- **SUPPLIED MATERIAL**

....

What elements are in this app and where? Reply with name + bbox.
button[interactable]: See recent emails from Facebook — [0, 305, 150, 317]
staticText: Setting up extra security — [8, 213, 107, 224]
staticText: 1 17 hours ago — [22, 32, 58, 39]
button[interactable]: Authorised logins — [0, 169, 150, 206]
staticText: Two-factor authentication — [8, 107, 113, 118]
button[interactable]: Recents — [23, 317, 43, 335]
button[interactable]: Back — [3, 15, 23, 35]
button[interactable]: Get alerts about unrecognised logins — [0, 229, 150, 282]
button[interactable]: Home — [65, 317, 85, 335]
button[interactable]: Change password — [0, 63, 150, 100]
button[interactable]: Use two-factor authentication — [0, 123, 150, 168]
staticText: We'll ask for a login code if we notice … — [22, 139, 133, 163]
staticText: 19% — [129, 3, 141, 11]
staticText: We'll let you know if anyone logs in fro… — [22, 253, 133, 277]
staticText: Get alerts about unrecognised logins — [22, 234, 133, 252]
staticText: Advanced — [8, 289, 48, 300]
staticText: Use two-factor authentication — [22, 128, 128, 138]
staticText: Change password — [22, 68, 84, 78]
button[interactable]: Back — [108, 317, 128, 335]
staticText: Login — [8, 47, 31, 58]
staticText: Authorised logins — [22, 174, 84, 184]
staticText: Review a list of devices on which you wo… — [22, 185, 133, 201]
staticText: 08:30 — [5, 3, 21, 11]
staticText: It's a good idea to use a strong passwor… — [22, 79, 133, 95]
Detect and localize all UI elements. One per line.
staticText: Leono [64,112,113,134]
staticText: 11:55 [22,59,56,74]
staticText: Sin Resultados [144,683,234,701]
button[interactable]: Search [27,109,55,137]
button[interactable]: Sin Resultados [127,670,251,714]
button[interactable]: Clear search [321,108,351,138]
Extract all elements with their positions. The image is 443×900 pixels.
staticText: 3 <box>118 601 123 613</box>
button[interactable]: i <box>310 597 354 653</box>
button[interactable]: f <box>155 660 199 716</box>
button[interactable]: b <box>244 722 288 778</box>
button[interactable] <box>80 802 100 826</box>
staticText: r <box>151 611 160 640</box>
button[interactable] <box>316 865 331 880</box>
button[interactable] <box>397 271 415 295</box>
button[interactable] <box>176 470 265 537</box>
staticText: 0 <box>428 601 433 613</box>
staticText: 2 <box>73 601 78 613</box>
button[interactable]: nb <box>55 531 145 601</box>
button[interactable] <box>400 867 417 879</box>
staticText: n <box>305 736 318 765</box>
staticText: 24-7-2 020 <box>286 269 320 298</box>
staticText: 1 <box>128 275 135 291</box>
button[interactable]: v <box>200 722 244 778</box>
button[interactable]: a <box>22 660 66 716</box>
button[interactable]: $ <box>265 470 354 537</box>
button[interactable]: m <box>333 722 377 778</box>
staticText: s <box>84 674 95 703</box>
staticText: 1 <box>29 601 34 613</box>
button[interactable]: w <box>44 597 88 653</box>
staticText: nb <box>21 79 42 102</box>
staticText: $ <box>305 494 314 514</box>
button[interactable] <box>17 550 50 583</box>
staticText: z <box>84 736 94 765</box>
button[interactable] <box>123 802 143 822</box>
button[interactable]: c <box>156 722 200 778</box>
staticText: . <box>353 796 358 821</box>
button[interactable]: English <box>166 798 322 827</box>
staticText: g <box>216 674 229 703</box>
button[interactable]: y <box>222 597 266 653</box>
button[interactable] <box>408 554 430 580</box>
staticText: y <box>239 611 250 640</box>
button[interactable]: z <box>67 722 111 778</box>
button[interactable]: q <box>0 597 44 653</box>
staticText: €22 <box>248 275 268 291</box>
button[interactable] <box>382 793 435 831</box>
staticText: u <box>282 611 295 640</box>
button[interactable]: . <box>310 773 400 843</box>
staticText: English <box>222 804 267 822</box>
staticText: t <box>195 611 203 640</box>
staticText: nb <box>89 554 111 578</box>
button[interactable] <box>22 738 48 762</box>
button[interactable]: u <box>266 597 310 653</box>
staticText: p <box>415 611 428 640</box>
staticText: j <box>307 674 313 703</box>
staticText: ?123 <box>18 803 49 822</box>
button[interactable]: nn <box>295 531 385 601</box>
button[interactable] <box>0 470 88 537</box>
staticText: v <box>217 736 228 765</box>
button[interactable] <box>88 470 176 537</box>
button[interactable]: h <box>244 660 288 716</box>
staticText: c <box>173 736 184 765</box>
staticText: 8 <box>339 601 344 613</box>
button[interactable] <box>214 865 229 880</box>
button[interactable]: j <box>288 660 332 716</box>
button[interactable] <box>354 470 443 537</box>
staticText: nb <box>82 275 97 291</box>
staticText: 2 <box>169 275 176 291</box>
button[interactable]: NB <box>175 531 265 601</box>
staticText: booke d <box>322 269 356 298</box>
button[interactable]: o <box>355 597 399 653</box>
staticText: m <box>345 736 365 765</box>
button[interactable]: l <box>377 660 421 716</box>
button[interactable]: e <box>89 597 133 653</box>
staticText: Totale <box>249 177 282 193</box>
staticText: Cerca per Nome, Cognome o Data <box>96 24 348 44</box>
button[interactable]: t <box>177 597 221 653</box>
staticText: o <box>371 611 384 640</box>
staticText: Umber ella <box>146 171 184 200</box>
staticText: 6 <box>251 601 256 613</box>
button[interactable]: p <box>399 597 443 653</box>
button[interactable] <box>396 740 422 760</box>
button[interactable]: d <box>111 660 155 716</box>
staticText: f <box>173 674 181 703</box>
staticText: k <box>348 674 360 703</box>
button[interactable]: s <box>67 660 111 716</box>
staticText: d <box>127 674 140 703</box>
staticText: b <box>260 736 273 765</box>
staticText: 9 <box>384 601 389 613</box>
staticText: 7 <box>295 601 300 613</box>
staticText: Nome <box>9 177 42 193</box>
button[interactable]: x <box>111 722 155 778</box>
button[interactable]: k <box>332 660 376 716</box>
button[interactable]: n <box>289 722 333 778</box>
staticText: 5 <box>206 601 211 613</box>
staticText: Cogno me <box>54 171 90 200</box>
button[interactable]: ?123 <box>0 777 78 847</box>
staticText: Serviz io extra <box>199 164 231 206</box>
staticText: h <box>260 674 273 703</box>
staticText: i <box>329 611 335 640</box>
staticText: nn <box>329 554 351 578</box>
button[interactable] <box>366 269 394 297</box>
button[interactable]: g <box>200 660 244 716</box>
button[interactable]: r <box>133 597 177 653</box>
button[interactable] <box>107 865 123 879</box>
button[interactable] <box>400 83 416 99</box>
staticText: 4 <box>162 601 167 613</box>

....

- **WHAT THE EXERCISE ASKS**
Whenever the word "factor" shows up in a line of the entries, list that line.

- **REPLY**
staticText: Two-factor authentication — [8, 107, 113, 118]
button[interactable]: Use two-factor authentication — [0, 123, 150, 168]
staticText: Use two-factor authentication — [22, 128, 128, 138]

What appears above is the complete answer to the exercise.